Vie scientifique | Séminaires / Conférences
L’inclusion financière en Inde - Interventions de Tara NAIR et Isabelle GUÉRIN
Séance de l'atelier "Villes et régions dans la mondialisation" et projet FINED (CESSMA)
[Salle 638, 190 avenue de France 75013 Paris]
In Pursuit of an Inclusive Financescape in India: Changing Course, Shifting Goals
Tara Nair, Professor, Gujarat Institute of Development Research, Ahmedabad, India (Exchange Scholar under the Indo-French Programme of Cooperation in Social Sciences, FMSH/ICSSR)
Financial inclusion, an expression that gained prominence in India since the mid-2000s, refers to the process of making the benefits of banking available to those sections excluded from financial markets due to a variety of reasons. Though India had undertaken many initiatives in the past (including bank nationalization, introduction of lead bank scheme and service area approach, incorporation of regional rural banks, and mainstreaming of self help group-bank linkage programme) to extend the reach of banks to the unbanked population segments, financial inclusion became focused and structured project since 2005. The new institutional arrangements (zero balance accounts, branchless banking, business correspondent/business facilitator [BC/BF] model, and the latest Jan Dhan Yojana) introduced in the financial services sphere during this period have been radically different from those pursued in the previous decades. The presentation would strive to locate historically the philosophy and strategies of financial inclusion in India and to critically review the emerging financial inclusion architecture in the light of the restructuring of the banking sector (setting up of niche banks, formalisation of microfinance entities, proposed changes in the ownership structure of banks including that of regional rural banks RRBs, and the uncertain prospects of the SHG-Bank linkage programme).
Separate Self, Interdependent Self and New Financial Technologies. Lessons From Rural Southern India
Isabelle Guérin, Directrice de recherche, IRD-Cessma, affiliée à l'Institut Français de Pondichéry
In southern India, a massive effort has been made over the past decade to bank the unbanked. This has involved channelling social benefits through bank accounts, and using new technologies that allow transactions to be made in villages. This paper looks at how the various facets of money and finance have been affected by this “financial inclusion” programme. We first show that “bancarisation” is still far from well established. Most clients in fact have no contact at all with the banks, which remain a distant, unfamiliar world to them and bank saving remain negligible.
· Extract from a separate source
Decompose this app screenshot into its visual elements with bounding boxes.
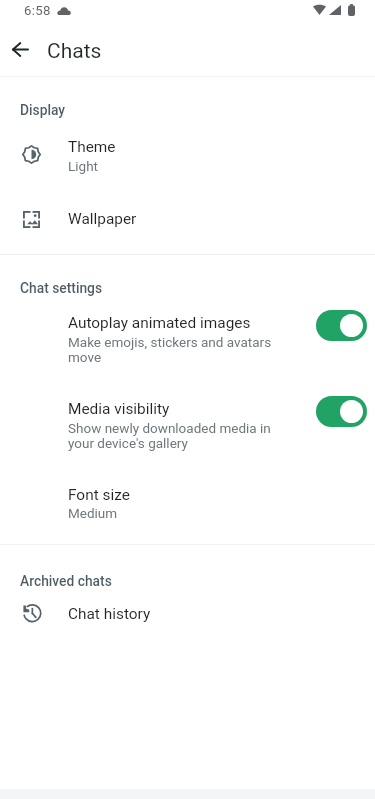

Far beyond technical barriers, we argue that conflicting meanings of money and finance explain the low penetration of the banking “culture”. Bank saving promotes a world view which is at odds with local norms and practices: money and finance are not thought about as the individual practices of separate individuals, but as a means to facilitate and cement social relations between interdependent individuals. Immobile, stored money is considered useless: money should circulate.